- While theologians and atheists continue to spar over the existence of an eternal creator, The Reader can officially confirm that the devil is 100 percent real. The proof? Ashton Kutcher is teaming up with Justin Bieber in a romantic comedy. No, they won’t play each other’s love interests, as that would be too original and creative. Seriously, Brokeback-ing rom-coms with something like, I don’t know, When Harry Met Harry, would be the shot-in-the-arm this stale genre needs. No, it’s a lame-ass body-swap-type movie, in which a 17-year-old meets the 30-year-old version of himself. Nothing confirms the reality of Satan like the unholy union of Kutcher and Bieber.
- Stan Lee, creator of Spiderman and thus co-owner of a large part of my heart, is teaming up with Arnold Schwarzenegger to create an animated series called The Governator. You will soon know it by its real name: Unwatchable. The show will attempt meta-humor, as it features his real wife and kids and follows Arnie leaving Californian office to become a superhero. How weird is it that the fictional part is the superhero part and not the part where he ran California?

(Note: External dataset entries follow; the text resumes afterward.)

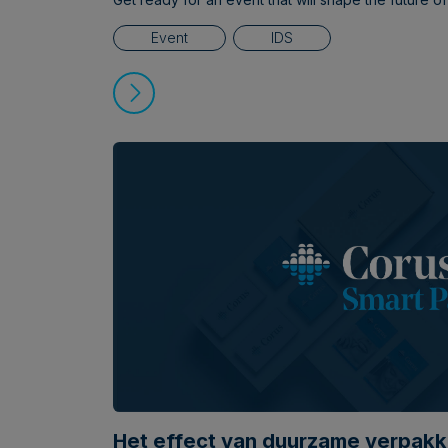
Event
IDS
Het effect van duurzame verpakk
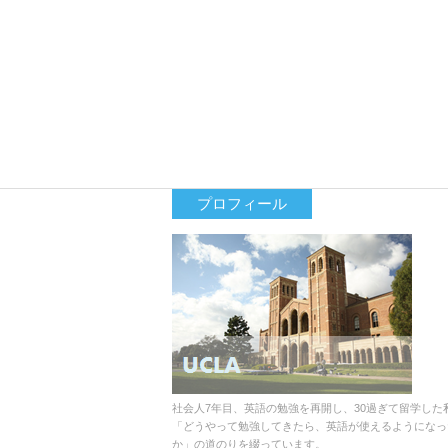
プロフィール
社会人7年目、英語の勉強を再開し、30過ぎて留学した
「どうやって勉強してきたら、英語が使えるようになっ
か」の道のりを綴っています。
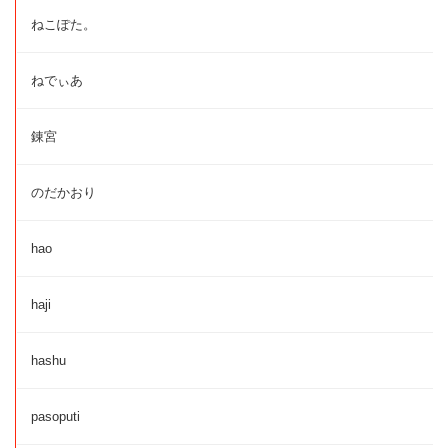
ねこぽた。
ねでぃあ
錬宮
のだかおり
hao
haji
hashu
pasoputi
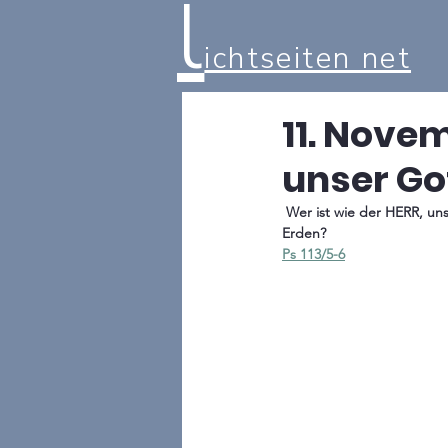
l
ichtseiten net
11. Novem
unser Gott
 Wer ist wie der HERR, unser Gott, der oben thront in der Höhe,  der auf das Niedrige sieht im Himmel und auf 
Erden? 
Ps 113/5-6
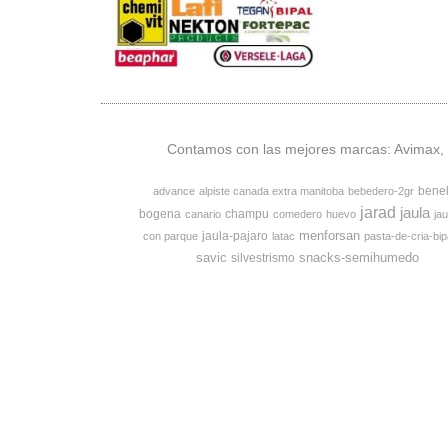
Contamos con las mejores marcas: Avimax, v
bene
advance
alpiste canada extra manitoba
bebedero-2gr
jarad
jaula
bogena
champu
canario
comedero
huevo
jau
menforsan
jaula-pajaro
con parque
latac
pasta-de-cria-bip
savic
snacks-semihumedo
silvestrismo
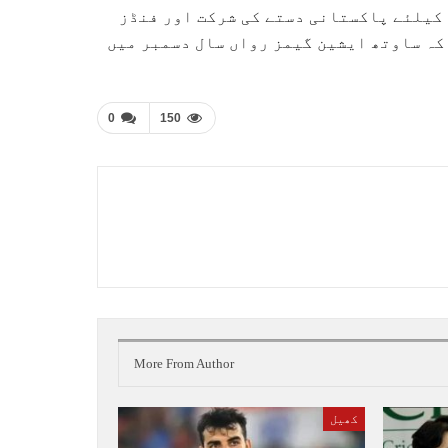
 کیلئے پاکستانی دستے کی شرکت اور فنڈز
 کہ ساوتھ ایشین گیمز رواں سال دسمبر میں
0
150
More From Author
کھیل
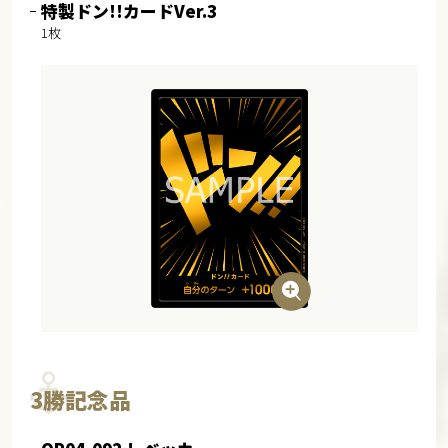
特製ドン!!カードVer.3
1枚
3勝記念品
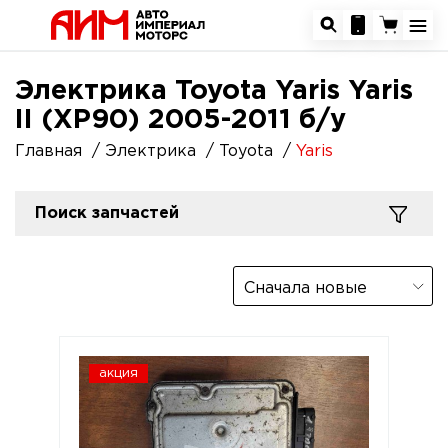
Электрика Toyota Yaris Yaris
II (XP90) 2005-2011 б/у
Главная
Электрика
Toyota
Yaris
Поиск запчастей
Сначала новые
акция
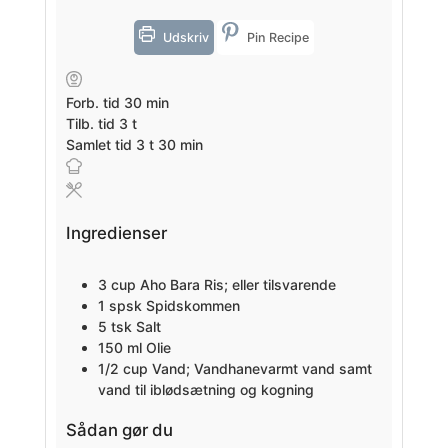
Udskriv
Pin Recipe
minutter
Forb. tid
30
min
timer
Tilb. tid
3
t
timer
minutter
Samlet tid
3
t
30
min
Ingredienser
3
cup
Aho Bara Ris; eller tilsvarende
1
spsk
Spidskommen
5
tsk
Salt
150
ml
Olie
1/2
cup
Vand; Vandhanevarmt vand samt
vand til iblødsætning og kogning
Sådan gør du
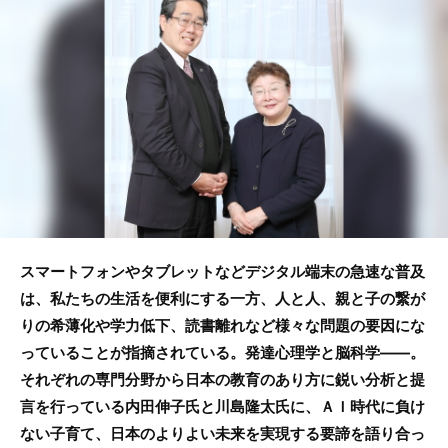
e
er
b
o
o
k
スマートフォンやタブレットなどデジタル端末の急速な普及
は、私たちの生活を便利にする一方、人と人、親と子の繋が
りの希薄化や学力低下、読書離れなど様々な問題の要因にな
っていることが指摘されている。発達心理学と脳科学――。
それぞれの専門分野から日本の教育のあり方に鋭い分析と提
言を行っている内田伸子氏と川島隆太氏に、ＡＩ時代に負け
ない子育て、日本のよりよい未来を実現する要諦を語り合っ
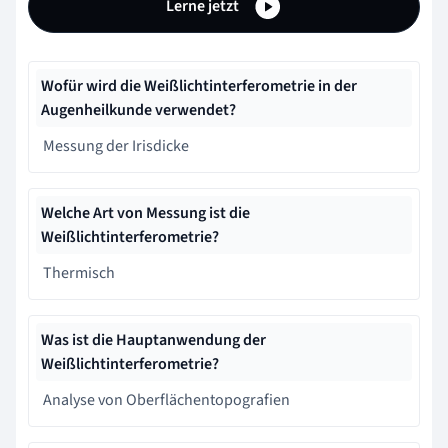
Lerne jetzt
Wofür wird die Weißlichtinterferometrie in der
Augenheilkunde verwendet?
Messung der Irisdicke
Welche Art von Messung ist die
Weißlichtinterferometrie?
Thermisch
Was ist die Hauptanwendung der
Weißlichtinterferometrie?
Analyse von Oberflächentopografien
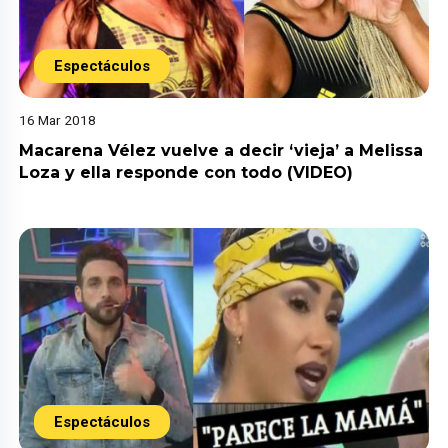
Espectáculos
16 Mar 2018
Macarena Vélez vuelve a decir ‘vieja’ a Melissa
Loza y ella responde con todo (VIDEO)
Espectáculos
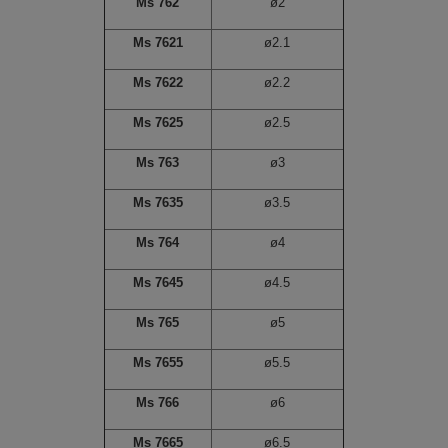
Ms 762
ø2
Ms 7621
ø2.1
Ms 7622
ø2.2
Ms 7625
ø2.5
Ms 763
ø3
Ms 7635
ø3.5
Ms 764
ø4
Ms 7645
ø4.5
Ms 765
ø5
Ms 7655
ø5.5
Ms 766
ø6
Ms 7665
ø6.5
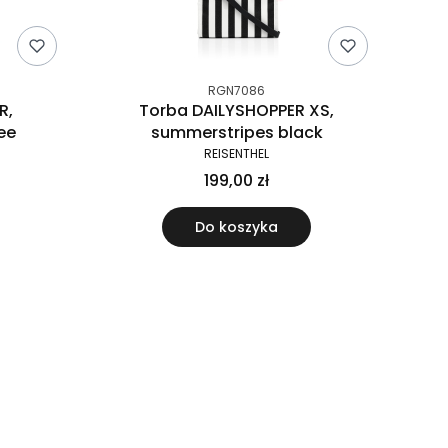
RGN7086
R,
Torba DAILYSHOPPER XS,
ee
summerstripes black
REISENTHEL
199,00 zł
Do koszyka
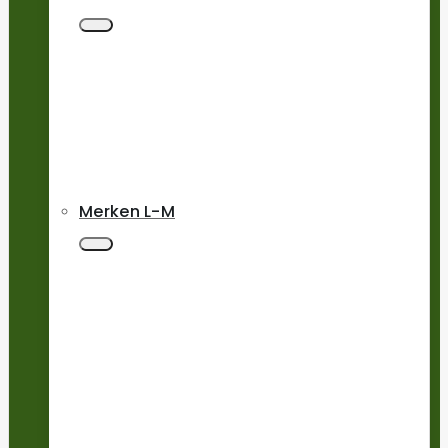
Merken L-M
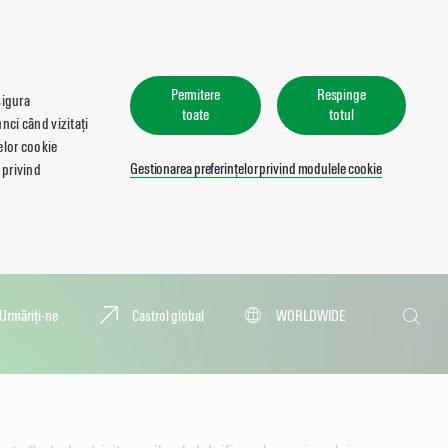
Permitere
Respinge
sigura
toate
totul
nci când vizitați
lelor cookie
Gestionarea preferințelor privind modulele cookie
 privind
Căutare
Urmăriți-ne
Castrol global
WORLDWIDE
Căutar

- James Cameron is taking a break from actively writing Avatar 2 and 3, a task I assumed would take him the length of a commercial break. He took a trip to what he calls “the real Pandora,” which is the Brazilian rainforest. While there, a friendly local tribe, the Caiapos, made a definite impact, as the egomaniac declared “If I had met the Caiapos before making Avatar, I would certainly have made a better film.” Oh, sure, blame them. They also gave him a tribal name, Krapremp-ti. The Krap part I totally agree with.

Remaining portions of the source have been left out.